Carlos Ortega, a Chicano Studies lecturer at UTEP, pointed out that Tijerina was among the first Hispanic leaders to reach out and try to form coalitions with African-American activists.
Tijerina still reminisces about his past relationships with black leaders such as Jessie Jackson and Elijah Mohammed and the Rev. Martin Luther King Jr.'s Poor People's Campaign.
These days, Tijerina lives a simple life far removed from his often turbulent past.
What does Tijerina want his legacy to be after all the years of defending his honor and his cause, all those years of being despised and idolized by others?
"The truth," he said. "Humanity will decide what I deserve or what I left behind."
Ramón Rentería may be reached at rrenteria@elpasotimes.com; 546-6146.
About Tijerina
  • Born: Sept. 21, 1926, near Falls City, Texas, to a family of migrant workers. 

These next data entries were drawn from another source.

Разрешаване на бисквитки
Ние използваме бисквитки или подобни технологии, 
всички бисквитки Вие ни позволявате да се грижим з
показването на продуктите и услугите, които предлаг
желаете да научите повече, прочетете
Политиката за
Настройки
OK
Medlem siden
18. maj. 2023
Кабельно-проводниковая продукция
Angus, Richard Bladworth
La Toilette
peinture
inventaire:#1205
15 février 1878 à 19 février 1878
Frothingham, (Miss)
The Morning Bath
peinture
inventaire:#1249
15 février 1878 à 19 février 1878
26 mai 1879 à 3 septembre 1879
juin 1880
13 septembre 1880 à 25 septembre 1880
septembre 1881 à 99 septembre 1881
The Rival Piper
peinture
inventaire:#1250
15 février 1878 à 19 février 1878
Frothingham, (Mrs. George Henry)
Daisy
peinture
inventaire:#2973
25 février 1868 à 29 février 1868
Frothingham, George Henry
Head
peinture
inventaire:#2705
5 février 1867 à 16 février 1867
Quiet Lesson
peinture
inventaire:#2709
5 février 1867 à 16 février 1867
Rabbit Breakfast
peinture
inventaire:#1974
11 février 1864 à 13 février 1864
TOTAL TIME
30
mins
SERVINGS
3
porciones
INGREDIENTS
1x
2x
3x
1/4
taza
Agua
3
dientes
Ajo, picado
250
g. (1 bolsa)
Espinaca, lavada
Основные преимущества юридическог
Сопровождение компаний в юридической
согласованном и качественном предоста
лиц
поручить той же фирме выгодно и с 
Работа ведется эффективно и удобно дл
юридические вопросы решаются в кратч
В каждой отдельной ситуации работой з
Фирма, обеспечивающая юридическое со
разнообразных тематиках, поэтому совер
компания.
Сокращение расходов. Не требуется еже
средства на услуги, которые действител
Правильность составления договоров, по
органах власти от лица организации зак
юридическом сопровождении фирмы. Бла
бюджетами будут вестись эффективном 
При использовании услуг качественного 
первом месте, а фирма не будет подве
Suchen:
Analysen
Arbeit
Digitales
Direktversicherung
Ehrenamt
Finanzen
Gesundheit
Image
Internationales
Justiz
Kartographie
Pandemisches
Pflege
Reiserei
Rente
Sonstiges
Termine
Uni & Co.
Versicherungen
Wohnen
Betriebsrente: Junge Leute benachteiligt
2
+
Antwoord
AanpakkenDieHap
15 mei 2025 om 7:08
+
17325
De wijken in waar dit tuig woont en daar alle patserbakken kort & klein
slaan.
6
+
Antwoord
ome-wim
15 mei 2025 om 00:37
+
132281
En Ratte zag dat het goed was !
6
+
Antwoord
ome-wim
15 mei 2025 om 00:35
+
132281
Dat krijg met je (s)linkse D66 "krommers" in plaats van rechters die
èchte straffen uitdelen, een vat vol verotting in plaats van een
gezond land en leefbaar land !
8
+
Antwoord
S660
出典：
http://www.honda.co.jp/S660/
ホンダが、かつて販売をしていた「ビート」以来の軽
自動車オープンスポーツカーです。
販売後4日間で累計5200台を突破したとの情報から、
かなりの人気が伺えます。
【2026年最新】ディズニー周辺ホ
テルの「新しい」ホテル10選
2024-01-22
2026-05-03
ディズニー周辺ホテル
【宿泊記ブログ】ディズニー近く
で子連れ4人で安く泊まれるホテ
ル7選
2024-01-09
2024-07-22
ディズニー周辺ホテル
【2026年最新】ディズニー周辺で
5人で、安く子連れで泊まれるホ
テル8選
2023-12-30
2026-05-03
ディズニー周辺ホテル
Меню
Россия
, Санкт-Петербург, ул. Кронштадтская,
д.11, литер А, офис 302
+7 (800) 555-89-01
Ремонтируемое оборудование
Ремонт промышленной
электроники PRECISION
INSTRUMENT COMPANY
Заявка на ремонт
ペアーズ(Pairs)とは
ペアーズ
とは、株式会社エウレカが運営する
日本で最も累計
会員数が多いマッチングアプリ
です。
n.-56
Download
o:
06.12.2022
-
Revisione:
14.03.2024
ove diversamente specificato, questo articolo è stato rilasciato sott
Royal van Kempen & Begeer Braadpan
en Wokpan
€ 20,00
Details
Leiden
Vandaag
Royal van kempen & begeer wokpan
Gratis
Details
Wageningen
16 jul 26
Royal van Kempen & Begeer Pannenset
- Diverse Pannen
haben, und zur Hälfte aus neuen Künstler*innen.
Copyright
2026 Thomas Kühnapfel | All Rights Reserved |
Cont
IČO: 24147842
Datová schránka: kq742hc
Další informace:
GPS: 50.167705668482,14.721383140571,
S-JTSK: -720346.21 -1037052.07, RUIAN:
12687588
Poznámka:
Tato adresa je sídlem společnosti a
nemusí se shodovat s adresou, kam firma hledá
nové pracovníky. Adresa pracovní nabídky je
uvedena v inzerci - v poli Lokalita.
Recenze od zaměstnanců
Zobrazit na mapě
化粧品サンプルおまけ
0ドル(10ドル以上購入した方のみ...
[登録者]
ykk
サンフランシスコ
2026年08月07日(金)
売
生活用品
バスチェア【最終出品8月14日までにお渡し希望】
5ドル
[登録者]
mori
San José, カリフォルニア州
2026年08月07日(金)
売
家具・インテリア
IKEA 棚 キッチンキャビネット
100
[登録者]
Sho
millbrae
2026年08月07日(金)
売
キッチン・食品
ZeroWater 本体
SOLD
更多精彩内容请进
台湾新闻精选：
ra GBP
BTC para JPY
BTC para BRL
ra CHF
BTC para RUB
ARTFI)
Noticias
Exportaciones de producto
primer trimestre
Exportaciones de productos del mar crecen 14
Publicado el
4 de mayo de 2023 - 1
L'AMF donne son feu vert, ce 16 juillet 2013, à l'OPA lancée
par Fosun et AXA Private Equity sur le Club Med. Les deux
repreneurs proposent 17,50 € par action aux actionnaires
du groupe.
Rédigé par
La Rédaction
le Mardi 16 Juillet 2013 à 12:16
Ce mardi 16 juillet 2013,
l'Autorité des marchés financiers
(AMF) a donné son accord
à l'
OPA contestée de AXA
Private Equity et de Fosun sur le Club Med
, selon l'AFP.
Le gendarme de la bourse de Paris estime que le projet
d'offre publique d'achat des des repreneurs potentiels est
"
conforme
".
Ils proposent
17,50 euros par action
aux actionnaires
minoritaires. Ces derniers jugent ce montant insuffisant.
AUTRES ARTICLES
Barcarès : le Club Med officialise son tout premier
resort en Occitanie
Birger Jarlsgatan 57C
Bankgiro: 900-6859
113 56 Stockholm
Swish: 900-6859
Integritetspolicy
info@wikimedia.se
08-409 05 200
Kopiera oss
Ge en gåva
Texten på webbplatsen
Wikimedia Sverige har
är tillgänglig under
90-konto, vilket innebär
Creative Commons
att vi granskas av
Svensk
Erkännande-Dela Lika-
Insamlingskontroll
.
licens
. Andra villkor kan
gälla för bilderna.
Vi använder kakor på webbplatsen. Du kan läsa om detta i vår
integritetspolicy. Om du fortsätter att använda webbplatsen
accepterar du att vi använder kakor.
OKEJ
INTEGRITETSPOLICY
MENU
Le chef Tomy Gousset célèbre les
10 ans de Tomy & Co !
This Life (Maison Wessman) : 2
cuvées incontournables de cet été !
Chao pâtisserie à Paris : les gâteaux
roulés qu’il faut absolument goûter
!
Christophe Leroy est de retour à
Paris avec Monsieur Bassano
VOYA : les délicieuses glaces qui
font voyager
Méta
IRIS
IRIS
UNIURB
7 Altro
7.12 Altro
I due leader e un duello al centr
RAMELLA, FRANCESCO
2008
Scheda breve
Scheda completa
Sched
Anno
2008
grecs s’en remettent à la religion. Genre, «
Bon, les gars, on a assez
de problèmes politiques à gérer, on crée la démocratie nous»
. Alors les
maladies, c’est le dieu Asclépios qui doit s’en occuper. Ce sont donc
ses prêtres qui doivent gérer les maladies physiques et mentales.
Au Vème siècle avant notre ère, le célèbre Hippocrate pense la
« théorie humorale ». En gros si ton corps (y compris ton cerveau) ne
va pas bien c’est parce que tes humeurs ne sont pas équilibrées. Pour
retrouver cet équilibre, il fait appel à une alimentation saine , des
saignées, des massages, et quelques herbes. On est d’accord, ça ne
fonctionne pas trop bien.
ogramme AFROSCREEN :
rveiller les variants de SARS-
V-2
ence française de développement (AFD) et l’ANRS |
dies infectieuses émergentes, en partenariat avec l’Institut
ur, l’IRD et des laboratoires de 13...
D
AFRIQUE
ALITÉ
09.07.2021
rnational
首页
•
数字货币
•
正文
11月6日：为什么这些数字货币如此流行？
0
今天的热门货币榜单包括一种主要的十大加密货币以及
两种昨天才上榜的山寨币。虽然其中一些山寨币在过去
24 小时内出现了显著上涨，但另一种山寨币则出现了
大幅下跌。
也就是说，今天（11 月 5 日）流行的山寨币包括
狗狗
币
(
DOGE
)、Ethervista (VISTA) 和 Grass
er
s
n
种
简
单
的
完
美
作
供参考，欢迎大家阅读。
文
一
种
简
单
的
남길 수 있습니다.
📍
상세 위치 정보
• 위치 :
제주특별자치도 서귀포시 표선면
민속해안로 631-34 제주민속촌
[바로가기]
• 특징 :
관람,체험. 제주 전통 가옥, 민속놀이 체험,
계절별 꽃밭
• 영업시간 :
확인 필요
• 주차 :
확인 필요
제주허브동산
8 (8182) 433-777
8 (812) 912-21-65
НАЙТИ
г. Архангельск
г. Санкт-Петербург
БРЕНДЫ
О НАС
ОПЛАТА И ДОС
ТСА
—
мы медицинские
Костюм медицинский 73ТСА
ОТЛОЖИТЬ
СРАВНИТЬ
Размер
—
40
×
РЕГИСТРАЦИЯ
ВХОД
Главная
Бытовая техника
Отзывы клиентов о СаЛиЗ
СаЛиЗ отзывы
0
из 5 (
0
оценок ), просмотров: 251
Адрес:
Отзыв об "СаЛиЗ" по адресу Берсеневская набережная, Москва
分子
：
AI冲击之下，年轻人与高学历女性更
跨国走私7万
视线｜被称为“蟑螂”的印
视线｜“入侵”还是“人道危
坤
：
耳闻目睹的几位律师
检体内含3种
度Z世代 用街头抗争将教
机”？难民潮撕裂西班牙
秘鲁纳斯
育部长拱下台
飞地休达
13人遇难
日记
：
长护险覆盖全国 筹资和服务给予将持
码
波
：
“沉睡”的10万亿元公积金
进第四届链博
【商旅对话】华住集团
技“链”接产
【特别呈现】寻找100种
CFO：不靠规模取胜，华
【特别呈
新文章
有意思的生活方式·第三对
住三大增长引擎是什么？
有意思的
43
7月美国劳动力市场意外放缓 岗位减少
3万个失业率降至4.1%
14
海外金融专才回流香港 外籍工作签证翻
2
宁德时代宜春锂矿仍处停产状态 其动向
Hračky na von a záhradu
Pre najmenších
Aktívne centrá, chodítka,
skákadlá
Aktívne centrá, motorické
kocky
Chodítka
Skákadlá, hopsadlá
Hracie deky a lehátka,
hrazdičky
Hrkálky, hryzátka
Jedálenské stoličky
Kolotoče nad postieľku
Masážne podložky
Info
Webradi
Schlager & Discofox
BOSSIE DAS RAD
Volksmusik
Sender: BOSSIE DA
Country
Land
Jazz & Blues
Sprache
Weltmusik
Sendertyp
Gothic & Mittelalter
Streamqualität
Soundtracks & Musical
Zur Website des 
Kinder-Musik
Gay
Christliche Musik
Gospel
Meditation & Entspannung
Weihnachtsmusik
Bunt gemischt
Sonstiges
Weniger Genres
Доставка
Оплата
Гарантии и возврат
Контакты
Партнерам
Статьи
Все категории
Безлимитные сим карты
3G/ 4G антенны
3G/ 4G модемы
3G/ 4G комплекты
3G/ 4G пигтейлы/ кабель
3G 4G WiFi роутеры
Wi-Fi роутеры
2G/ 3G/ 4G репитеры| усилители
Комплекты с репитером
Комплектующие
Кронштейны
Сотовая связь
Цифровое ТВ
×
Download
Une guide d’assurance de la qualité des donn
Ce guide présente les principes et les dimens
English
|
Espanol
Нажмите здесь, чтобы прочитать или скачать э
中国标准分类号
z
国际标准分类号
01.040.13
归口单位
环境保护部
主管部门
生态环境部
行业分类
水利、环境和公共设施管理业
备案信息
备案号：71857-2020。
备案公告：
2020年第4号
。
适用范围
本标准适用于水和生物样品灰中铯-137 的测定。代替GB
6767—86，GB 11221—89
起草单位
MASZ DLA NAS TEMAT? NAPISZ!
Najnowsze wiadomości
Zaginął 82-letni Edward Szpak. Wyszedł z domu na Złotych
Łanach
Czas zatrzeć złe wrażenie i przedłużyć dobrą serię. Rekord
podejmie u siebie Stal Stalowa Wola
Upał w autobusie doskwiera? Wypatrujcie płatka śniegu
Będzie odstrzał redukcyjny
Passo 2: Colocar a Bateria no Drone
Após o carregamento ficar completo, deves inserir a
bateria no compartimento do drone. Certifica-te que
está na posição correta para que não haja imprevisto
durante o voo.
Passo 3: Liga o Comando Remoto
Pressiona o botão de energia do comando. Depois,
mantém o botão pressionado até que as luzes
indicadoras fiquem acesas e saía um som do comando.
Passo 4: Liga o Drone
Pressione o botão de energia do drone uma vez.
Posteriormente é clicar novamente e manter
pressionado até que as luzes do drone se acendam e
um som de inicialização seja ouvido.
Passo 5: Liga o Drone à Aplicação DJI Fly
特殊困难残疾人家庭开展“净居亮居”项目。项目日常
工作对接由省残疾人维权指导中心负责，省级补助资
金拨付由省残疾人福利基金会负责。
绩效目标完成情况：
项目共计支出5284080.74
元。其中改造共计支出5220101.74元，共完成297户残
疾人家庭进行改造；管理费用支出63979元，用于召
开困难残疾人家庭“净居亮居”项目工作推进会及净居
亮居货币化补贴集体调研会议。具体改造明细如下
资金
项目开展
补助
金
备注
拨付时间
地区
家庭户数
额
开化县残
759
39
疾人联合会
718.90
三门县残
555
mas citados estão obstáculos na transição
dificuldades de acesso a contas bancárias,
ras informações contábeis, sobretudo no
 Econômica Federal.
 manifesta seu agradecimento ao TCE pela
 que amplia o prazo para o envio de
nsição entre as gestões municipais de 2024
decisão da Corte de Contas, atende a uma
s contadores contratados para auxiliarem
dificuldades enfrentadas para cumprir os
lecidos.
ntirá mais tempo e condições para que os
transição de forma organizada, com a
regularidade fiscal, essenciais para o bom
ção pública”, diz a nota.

  • Education: He once studied for the ministry in Ysleta near El Paso. 

  • Early life: Served briefly as a minister with the Assemblies of God before founding a utopian community in Pinal County, Ariz., in the early 1950s. He took up the cause of land-grant restoration in the 1960s. 

  • Best known: As one of the earliest Chicano social activists. (He prefers the term Indo-Hispano). He became famous for his 1967 armed raid on the Rio Arriba County Courthouse in Tierra Amarilla, N.M. 

  • Honors: He has received numerous awards, most recently the Mexican government's Ohtli award in 2009 for his lifetime commitment to human rights and civil rights for Hispanics in the United States. In 2011, the city of Las Vegas, N.M., presented him a key to the city. 

  • Quote: "Tierra Amarilla made me bigger than any man can expect on this earth."